▶ **What to produce**
Below are the records; copy every line in them that holds the string "resolution".

[Bounding box prediction data]
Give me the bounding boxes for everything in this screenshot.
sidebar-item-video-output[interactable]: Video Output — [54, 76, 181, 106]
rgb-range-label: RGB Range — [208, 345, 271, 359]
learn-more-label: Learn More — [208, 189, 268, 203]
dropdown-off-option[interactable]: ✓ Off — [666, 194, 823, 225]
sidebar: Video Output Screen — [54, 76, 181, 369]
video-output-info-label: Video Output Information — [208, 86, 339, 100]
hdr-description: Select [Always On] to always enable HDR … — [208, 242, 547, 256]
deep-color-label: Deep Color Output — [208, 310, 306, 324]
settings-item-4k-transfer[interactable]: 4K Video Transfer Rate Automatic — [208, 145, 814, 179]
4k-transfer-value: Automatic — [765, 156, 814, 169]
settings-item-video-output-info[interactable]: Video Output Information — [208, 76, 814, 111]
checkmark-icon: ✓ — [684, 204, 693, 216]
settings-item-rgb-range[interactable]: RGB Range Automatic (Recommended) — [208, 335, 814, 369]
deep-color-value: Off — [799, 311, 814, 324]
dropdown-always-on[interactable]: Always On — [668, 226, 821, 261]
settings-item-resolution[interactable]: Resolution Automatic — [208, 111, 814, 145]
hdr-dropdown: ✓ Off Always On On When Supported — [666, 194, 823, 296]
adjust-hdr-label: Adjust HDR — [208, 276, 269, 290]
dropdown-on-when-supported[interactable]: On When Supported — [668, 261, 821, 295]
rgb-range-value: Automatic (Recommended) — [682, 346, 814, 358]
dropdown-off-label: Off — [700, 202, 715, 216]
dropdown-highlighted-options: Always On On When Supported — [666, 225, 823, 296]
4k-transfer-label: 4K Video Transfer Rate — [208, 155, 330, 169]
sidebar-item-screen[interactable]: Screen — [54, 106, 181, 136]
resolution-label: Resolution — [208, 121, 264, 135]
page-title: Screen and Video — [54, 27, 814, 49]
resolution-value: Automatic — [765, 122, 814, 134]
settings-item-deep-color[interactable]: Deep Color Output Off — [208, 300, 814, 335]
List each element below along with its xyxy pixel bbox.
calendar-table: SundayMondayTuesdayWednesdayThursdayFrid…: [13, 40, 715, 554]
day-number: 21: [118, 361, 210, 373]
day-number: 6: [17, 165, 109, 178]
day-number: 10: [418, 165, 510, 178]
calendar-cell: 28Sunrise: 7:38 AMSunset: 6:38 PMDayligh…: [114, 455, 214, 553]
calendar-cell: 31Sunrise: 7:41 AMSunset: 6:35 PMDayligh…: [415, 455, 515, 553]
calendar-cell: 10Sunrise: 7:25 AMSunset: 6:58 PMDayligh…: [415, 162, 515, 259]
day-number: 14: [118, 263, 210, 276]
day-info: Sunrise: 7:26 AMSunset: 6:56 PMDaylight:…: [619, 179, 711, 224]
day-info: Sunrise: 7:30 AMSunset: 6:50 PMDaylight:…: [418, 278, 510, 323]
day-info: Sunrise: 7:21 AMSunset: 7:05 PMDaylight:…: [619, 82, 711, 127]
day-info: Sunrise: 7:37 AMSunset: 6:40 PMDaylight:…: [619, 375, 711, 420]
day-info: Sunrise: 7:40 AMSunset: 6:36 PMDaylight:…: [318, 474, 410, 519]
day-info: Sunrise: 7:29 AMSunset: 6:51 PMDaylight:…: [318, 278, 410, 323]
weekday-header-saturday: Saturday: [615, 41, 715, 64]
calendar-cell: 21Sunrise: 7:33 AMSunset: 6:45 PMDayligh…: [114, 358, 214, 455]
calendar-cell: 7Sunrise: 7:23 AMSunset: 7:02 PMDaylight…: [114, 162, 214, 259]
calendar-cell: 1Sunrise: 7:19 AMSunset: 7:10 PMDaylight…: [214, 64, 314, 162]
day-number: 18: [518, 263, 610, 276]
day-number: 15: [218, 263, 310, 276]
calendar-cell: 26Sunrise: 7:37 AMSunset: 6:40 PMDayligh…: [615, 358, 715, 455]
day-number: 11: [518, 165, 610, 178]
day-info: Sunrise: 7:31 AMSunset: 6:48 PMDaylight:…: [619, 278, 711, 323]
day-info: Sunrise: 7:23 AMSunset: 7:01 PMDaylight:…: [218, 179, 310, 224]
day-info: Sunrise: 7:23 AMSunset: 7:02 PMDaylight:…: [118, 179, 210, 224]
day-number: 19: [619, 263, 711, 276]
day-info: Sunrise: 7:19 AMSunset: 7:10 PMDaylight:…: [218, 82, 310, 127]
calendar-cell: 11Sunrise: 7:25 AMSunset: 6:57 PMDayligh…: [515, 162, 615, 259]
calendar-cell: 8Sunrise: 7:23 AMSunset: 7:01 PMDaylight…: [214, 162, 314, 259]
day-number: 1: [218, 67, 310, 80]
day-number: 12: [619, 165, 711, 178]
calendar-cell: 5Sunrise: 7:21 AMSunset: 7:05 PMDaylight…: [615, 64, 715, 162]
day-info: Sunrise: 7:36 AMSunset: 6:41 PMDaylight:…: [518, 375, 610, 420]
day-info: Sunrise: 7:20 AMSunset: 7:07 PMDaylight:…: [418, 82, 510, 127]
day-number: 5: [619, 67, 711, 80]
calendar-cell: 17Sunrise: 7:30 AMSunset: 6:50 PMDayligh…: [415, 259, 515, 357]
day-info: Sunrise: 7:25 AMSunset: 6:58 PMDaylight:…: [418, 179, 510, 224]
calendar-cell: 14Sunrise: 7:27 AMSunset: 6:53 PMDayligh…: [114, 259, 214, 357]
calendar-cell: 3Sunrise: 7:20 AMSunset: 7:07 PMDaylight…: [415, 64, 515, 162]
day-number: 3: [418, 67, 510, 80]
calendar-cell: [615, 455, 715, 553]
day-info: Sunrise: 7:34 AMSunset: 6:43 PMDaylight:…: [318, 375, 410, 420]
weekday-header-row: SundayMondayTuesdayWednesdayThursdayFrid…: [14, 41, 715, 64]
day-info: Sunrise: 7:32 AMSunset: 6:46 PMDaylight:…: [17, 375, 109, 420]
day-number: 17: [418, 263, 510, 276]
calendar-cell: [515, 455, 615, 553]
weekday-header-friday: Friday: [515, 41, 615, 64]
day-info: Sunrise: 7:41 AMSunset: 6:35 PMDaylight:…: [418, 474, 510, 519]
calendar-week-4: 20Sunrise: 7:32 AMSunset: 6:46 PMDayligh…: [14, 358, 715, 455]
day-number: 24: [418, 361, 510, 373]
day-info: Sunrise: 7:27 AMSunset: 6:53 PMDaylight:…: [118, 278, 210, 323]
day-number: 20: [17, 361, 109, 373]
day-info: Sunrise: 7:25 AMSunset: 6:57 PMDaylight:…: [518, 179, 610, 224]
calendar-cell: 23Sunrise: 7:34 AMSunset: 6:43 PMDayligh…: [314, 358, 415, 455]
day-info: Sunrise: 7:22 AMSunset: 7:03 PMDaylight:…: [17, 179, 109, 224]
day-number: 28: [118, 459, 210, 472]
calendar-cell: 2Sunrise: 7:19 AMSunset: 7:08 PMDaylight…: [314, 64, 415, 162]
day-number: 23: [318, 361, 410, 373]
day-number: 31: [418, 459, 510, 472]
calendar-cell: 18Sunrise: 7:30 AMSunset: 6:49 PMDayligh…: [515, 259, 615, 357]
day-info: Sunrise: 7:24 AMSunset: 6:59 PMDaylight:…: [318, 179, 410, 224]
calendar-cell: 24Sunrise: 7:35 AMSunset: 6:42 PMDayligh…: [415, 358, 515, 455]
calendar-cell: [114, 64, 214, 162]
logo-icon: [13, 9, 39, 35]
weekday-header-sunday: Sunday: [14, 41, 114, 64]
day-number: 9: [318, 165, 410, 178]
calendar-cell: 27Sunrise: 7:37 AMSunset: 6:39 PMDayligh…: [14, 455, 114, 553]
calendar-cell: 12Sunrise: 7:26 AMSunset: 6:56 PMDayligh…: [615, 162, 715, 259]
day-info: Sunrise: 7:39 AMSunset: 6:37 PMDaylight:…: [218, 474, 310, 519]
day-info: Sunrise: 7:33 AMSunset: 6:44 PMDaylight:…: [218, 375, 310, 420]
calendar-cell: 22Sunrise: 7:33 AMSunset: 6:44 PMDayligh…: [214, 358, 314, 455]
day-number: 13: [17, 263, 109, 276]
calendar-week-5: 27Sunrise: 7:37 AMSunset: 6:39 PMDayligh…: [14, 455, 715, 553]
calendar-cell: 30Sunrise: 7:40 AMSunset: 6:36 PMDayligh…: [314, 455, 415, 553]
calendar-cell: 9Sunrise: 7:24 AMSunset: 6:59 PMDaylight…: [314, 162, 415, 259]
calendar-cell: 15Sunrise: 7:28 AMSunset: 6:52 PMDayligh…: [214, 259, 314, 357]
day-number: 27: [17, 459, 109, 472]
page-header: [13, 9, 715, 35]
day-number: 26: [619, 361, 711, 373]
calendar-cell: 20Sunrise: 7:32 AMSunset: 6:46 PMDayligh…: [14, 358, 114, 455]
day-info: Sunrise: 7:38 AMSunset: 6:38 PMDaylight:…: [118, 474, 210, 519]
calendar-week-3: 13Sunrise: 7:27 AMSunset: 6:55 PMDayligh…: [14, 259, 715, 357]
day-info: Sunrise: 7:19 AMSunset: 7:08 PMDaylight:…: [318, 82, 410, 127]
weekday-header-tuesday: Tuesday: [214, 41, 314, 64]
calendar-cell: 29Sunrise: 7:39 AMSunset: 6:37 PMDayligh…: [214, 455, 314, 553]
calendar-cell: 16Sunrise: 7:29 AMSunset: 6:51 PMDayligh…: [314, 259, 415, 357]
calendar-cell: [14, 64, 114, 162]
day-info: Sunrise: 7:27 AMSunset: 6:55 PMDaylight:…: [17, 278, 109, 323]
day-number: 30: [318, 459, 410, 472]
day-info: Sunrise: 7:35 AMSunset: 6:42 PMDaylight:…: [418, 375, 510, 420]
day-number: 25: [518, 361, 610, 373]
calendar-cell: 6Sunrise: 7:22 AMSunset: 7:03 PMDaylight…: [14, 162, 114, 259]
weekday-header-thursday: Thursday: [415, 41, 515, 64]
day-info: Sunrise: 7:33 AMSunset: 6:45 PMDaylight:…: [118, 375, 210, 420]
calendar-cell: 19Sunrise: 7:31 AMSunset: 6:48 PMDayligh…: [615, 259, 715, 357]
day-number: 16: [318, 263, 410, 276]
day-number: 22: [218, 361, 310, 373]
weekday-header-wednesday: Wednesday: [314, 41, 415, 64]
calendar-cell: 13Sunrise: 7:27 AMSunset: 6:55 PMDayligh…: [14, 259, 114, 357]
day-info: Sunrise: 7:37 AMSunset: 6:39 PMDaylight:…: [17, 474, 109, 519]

▶ **Exercise response**
settings-item-resolution[interactable]: Resolution Automatic — [208, 111, 814, 145]
resolution-label: Resolution — [208, 121, 264, 135]
resolution-value: Automatic — [765, 122, 814, 134]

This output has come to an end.